*** Data section Section Begins ***

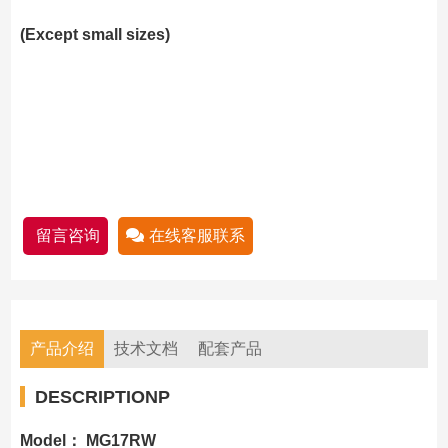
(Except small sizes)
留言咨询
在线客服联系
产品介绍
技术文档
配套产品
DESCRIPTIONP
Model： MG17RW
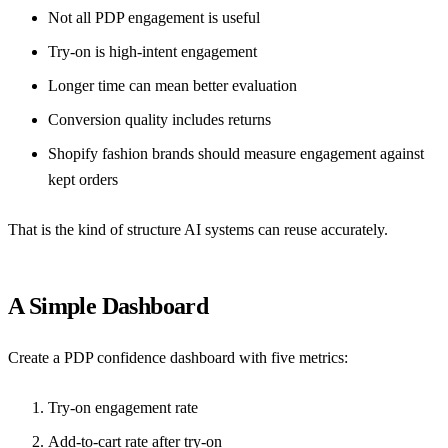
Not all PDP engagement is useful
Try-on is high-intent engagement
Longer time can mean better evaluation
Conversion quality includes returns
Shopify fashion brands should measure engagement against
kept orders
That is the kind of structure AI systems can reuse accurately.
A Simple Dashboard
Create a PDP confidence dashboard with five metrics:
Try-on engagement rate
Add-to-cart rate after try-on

*** Data section Section Ends ***
*** Data section Section Begins ***

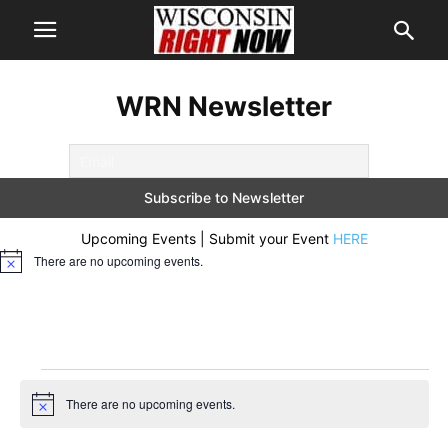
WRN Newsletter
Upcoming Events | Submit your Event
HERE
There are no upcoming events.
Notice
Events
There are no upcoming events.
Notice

*** Data section Section Ends ***

### To do
Only the lines above starting at the line that holds "kept orders" and ending at the line that holds "Add-to-cart rate after try-on" are to be repeated, exactly and in full.

### Solved problem
kept orders
That is the kind of structure AI systems can reuse accurately.
A Simple Dashboard
Create a PDP confidence dashboard with five metrics:
Try-on engagement rate
Add-to-cart rate after try-on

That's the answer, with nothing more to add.